The design intrigued me (not necessarily in a good way; it follows a far, far too common pattern for civic arms here in the United States, of having four quarters, each with a different charge or charges in each quarter). Here, we've got all sorts of symbols that pretty much scream "Seattle!" There are salmon in the first quarter; a commercial airliner in the second, presumably made by the Boeing Corporation, headquartered in the area; the Seattle Space Needle in the third, a relic of the 1962 World's Fair held there; and a tree (presumably a giant redwood, but I could be mistaken about that) in the fourth. But as I say, I was intrigued, and thought I'd see what else I might find related to it.
And wouldn't you know? There was more out there.

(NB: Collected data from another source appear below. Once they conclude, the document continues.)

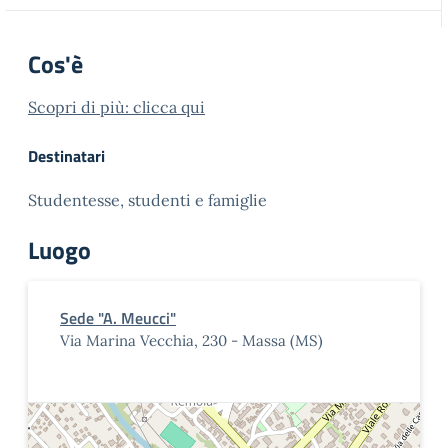
Cos'è
Scopri di più: clicca qui
Destinatari
Studentesse, studenti e famiglie
Luogo
Sede "A. Meucci"
Via Marina Vecchia, 230 - Massa (MS)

The two above, for example, are pretty clearly an older design, though it's hard to make out all of the charges in the quarters at this size. (Some, at least, are probably salmon again.) And it doesn't help that some of the charges are metal on metal (argent with or charges), very low contrast, which tends to "muddy" the outlines. But that's why heraldry has the Rule of Contrast. It's all about identification, people!
Not everything I found was the same or similar, mind you. I mean, the City of Seattle uses an entirely different, non-heraldic design.
Seattle University, too, though adopting the quartered coat with different stuff in each quarter (Oh, look! There's Mount Rainier seen through some pine trees!), uses an entirely different arrangement of colors and charges on their shield.
And finally, I did run across one variant of the Seattle Police arms, presumably not actually used by them, which makes note of the fact that Washington is one of the few states in the union which has legalized the purchase and use of recreational marijuana ...,
Hence the green marijuana leaves in the second and third quarters (albeit now color on color. Not the worst heraldic color combination, but still ... it's about identification, people!).